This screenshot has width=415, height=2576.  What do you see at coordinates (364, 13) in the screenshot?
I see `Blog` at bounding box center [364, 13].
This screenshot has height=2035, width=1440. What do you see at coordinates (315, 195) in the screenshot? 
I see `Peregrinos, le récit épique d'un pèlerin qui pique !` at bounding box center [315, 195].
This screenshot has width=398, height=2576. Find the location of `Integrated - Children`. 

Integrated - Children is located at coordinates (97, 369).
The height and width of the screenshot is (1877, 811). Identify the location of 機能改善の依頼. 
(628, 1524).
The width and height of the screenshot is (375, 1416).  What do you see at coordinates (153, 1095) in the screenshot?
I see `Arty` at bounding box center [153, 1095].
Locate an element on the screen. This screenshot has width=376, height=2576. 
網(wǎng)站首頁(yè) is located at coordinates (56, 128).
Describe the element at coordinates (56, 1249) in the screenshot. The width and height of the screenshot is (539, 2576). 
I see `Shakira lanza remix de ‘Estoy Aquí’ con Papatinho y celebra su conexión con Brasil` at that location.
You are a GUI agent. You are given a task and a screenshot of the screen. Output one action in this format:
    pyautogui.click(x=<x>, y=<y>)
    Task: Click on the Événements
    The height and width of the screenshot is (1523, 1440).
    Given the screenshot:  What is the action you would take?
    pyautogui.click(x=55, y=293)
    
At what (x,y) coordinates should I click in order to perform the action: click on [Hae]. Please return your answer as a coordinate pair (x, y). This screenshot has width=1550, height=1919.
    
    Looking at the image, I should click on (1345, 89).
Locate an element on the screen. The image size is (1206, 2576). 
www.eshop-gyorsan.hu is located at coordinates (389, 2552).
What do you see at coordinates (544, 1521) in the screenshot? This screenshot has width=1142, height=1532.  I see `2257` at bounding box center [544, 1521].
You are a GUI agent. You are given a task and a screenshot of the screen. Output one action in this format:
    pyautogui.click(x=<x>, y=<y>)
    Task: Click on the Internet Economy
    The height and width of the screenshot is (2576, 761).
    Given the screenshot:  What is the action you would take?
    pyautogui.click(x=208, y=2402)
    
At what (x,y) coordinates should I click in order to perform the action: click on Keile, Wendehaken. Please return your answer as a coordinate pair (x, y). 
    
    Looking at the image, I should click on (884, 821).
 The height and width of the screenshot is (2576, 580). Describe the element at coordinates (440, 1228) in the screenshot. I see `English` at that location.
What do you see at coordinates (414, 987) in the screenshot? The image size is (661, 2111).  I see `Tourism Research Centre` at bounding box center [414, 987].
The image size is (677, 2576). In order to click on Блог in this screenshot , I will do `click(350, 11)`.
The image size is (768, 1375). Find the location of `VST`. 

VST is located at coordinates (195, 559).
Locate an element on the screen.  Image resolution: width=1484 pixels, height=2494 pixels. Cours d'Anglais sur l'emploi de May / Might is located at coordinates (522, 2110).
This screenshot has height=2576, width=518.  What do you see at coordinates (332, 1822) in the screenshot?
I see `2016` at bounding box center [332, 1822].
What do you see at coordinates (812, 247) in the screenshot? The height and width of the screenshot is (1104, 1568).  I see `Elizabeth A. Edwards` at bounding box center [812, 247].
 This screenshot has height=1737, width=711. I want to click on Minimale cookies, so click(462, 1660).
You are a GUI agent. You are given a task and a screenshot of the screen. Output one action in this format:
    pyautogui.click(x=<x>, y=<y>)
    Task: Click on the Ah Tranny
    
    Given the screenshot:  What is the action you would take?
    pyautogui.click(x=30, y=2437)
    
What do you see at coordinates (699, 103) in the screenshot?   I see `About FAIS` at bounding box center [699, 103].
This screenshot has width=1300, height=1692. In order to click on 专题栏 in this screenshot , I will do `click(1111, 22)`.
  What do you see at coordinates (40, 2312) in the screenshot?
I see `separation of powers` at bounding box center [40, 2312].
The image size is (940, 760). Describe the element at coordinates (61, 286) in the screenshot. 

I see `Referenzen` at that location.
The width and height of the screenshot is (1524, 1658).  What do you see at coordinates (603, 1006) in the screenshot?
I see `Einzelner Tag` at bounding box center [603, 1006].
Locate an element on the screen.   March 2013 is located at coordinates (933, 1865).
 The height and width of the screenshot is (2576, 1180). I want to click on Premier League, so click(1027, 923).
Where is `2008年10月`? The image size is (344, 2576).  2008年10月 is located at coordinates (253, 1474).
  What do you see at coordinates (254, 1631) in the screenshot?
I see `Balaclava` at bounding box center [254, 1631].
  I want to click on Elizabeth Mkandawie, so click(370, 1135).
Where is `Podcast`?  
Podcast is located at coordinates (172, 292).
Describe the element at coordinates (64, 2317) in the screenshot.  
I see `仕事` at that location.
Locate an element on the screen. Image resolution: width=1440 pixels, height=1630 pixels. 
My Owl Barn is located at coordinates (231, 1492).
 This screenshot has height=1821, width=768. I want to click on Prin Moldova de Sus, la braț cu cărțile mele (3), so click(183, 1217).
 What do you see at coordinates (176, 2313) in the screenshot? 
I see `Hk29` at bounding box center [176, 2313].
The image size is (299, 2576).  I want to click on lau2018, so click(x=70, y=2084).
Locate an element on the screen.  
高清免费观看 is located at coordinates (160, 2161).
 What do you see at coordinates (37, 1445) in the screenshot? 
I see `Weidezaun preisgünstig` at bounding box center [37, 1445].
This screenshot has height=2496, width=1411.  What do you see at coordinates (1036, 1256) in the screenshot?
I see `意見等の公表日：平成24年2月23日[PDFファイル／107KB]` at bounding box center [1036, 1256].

****************

Each entry must be reproduced verbatim.

- _Exercise solution_
This screenshot has width=415, height=2576.  What do you see at coordinates (364, 13) in the screenshot?
I see `Blog` at bounding box center [364, 13].
This screenshot has height=2035, width=1440. What do you see at coordinates (315, 195) in the screenshot? 
I see `Peregrinos, le récit épique d'un pèlerin qui pique !` at bounding box center [315, 195].
This screenshot has width=398, height=2576. Find the location of `Integrated - Children`. 

Integrated - Children is located at coordinates (97, 369).
The height and width of the screenshot is (1877, 811). Identify the location of 機能改善の依頼. 
(628, 1524).
The width and height of the screenshot is (375, 1416).  What do you see at coordinates (153, 1095) in the screenshot?
I see `Arty` at bounding box center [153, 1095].
Locate an element on the screen. This screenshot has width=376, height=2576. 
網(wǎng)站首頁(yè) is located at coordinates (56, 128).
Describe the element at coordinates (56, 1249) in the screenshot. The width and height of the screenshot is (539, 2576). 
I see `Shakira lanza remix de ‘Estoy Aquí’ con Papatinho y celebra su conexión con Brasil` at that location.
You are a GUI agent. You are given a task and a screenshot of the screen. Output one action in this format:
    pyautogui.click(x=<x>, y=<y>)
    Task: Click on the Événements
    The height and width of the screenshot is (1523, 1440).
    Given the screenshot:  What is the action you would take?
    pyautogui.click(x=55, y=293)
    
At what (x,y) coordinates should I click in order to perform the action: click on [Hae]. Please return your answer as a coordinate pair (x, y). This screenshot has width=1550, height=1919.
    
    Looking at the image, I should click on (1345, 89).
Locate an element on the screen. The image size is (1206, 2576). 
www.eshop-gyorsan.hu is located at coordinates (389, 2552).
What do you see at coordinates (544, 1521) in the screenshot? This screenshot has width=1142, height=1532.  I see `2257` at bounding box center [544, 1521].
You are a GUI agent. You are given a task and a screenshot of the screen. Output one action in this format:
    pyautogui.click(x=<x>, y=<y>)
    Task: Click on the Internet Economy
    The height and width of the screenshot is (2576, 761).
    Given the screenshot:  What is the action you would take?
    pyautogui.click(x=208, y=2402)
    
At what (x,y) coordinates should I click in order to perform the action: click on Keile, Wendehaken. Please return your answer as a coordinate pair (x, y). 
    
    Looking at the image, I should click on (884, 821).
 The height and width of the screenshot is (2576, 580). Describe the element at coordinates (440, 1228) in the screenshot. I see `English` at that location.
What do you see at coordinates (414, 987) in the screenshot? The image size is (661, 2111).  I see `Tourism Research Centre` at bounding box center [414, 987].
The image size is (677, 2576). In order to click on Блог in this screenshot , I will do `click(350, 11)`.
The image size is (768, 1375). Find the location of `VST`. 

VST is located at coordinates (195, 559).
Locate an element on the screen.  Image resolution: width=1484 pixels, height=2494 pixels. Cours d'Anglais sur l'emploi de May / Might is located at coordinates (522, 2110).
This screenshot has height=2576, width=518.  What do you see at coordinates (332, 1822) in the screenshot?
I see `2016` at bounding box center [332, 1822].
What do you see at coordinates (812, 247) in the screenshot? The height and width of the screenshot is (1104, 1568).  I see `Elizabeth A. Edwards` at bounding box center [812, 247].
 This screenshot has height=1737, width=711. I want to click on Minimale cookies, so click(462, 1660).
You are a GUI agent. You are given a task and a screenshot of the screen. Output one action in this format:
    pyautogui.click(x=<x>, y=<y>)
    Task: Click on the Ah Tranny
    
    Given the screenshot:  What is the action you would take?
    pyautogui.click(x=30, y=2437)
    
What do you see at coordinates (699, 103) in the screenshot?   I see `About FAIS` at bounding box center [699, 103].
This screenshot has width=1300, height=1692. In order to click on 专题栏 in this screenshot , I will do `click(1111, 22)`.
  What do you see at coordinates (40, 2312) in the screenshot?
I see `separation of powers` at bounding box center [40, 2312].
The image size is (940, 760). Describe the element at coordinates (61, 286) in the screenshot. 

I see `Referenzen` at that location.
The width and height of the screenshot is (1524, 1658).  What do you see at coordinates (603, 1006) in the screenshot?
I see `Einzelner Tag` at bounding box center [603, 1006].
Locate an element on the screen.   March 2013 is located at coordinates (933, 1865).
 The height and width of the screenshot is (2576, 1180). I want to click on Premier League, so click(1027, 923).
Where is `2008年10月`? The image size is (344, 2576).  2008年10月 is located at coordinates (253, 1474).
  What do you see at coordinates (254, 1631) in the screenshot?
I see `Balaclava` at bounding box center [254, 1631].
  I want to click on Elizabeth Mkandawie, so click(370, 1135).
Where is `Podcast`?  
Podcast is located at coordinates (172, 292).
Describe the element at coordinates (64, 2317) in the screenshot.  
I see `仕事` at that location.
Locate an element on the screen. Image resolution: width=1440 pixels, height=1630 pixels. 
My Owl Barn is located at coordinates (231, 1492).
 This screenshot has height=1821, width=768. I want to click on Prin Moldova de Sus, la braț cu cărțile mele (3), so click(183, 1217).
 What do you see at coordinates (176, 2313) in the screenshot? 
I see `Hk29` at bounding box center [176, 2313].
The image size is (299, 2576).  I want to click on lau2018, so click(x=70, y=2084).
Locate an element on the screen.  
高清免费观看 is located at coordinates (160, 2161).
 What do you see at coordinates (37, 1445) in the screenshot? 
I see `Weidezaun preisgünstig` at bounding box center [37, 1445].
This screenshot has height=2496, width=1411.  What do you see at coordinates (1036, 1256) in the screenshot?
I see `意見等の公表日：平成24年2月23日[PDFファイル／107KB]` at bounding box center [1036, 1256].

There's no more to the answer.